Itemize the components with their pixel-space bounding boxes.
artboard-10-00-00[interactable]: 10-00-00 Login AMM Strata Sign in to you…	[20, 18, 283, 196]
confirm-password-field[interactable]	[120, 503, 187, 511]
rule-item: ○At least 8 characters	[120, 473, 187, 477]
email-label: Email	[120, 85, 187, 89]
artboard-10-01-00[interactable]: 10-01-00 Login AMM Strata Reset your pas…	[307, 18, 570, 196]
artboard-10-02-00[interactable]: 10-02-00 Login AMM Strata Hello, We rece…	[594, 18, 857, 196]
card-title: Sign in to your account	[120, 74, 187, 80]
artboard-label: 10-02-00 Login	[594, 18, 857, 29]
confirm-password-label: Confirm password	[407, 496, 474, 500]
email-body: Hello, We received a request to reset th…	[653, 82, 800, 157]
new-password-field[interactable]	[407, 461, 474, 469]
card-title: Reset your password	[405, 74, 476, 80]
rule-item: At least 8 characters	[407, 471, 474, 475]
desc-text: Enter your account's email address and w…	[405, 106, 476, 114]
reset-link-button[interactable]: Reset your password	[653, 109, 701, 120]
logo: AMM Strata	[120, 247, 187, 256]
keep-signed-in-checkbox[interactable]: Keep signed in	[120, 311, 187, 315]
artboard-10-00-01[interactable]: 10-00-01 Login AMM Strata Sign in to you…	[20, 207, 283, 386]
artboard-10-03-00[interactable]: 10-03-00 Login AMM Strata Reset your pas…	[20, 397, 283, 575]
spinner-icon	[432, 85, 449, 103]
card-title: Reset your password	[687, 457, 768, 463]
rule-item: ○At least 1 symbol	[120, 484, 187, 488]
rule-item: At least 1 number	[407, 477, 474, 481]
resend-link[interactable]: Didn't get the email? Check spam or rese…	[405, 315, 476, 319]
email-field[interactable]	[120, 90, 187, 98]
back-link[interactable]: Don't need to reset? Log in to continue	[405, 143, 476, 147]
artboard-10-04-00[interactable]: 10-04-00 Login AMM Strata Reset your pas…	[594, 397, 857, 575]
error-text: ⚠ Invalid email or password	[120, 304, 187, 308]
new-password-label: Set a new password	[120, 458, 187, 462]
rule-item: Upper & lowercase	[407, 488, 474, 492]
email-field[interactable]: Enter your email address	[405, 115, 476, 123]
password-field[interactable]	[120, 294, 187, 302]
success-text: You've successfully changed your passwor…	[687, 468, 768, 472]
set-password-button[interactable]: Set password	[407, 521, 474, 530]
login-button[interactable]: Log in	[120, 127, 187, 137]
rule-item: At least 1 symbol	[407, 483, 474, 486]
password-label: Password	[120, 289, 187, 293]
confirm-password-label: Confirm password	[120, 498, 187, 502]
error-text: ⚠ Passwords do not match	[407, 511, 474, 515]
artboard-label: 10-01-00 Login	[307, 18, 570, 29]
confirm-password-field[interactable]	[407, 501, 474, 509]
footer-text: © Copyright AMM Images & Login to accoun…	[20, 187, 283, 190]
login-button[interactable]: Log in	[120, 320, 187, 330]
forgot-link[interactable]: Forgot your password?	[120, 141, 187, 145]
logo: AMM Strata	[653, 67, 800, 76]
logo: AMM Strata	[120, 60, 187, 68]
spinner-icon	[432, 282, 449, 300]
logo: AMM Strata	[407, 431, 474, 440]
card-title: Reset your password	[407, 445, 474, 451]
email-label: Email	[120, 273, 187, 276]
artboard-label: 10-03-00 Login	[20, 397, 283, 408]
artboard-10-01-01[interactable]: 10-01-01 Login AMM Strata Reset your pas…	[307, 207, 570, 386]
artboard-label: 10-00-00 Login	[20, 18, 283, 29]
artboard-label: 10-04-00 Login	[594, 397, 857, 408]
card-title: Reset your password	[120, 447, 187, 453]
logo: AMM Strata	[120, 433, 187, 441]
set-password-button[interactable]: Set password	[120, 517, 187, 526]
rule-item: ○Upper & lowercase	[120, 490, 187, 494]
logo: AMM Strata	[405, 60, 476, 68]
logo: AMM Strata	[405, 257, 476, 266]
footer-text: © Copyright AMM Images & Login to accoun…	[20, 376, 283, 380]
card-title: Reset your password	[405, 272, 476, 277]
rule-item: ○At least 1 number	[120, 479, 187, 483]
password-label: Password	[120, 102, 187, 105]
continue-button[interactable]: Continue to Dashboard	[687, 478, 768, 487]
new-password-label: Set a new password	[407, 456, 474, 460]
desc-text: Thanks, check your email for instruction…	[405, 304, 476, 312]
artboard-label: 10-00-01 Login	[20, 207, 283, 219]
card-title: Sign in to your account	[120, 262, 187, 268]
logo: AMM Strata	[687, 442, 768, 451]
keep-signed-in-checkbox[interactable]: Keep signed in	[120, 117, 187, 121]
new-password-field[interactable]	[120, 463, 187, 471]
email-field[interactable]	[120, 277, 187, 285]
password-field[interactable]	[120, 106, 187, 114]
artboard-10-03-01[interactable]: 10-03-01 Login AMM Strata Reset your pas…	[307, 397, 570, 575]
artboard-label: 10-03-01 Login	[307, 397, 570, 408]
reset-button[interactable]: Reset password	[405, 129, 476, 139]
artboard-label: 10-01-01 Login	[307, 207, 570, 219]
........
Collect the lines of the data that carry the word "symbol".

- **YOUR RESPONSE**
rule-item: ○At least 1 symbol	[120, 484, 187, 488]
rule-item: At least 1 symbol	[407, 483, 474, 486]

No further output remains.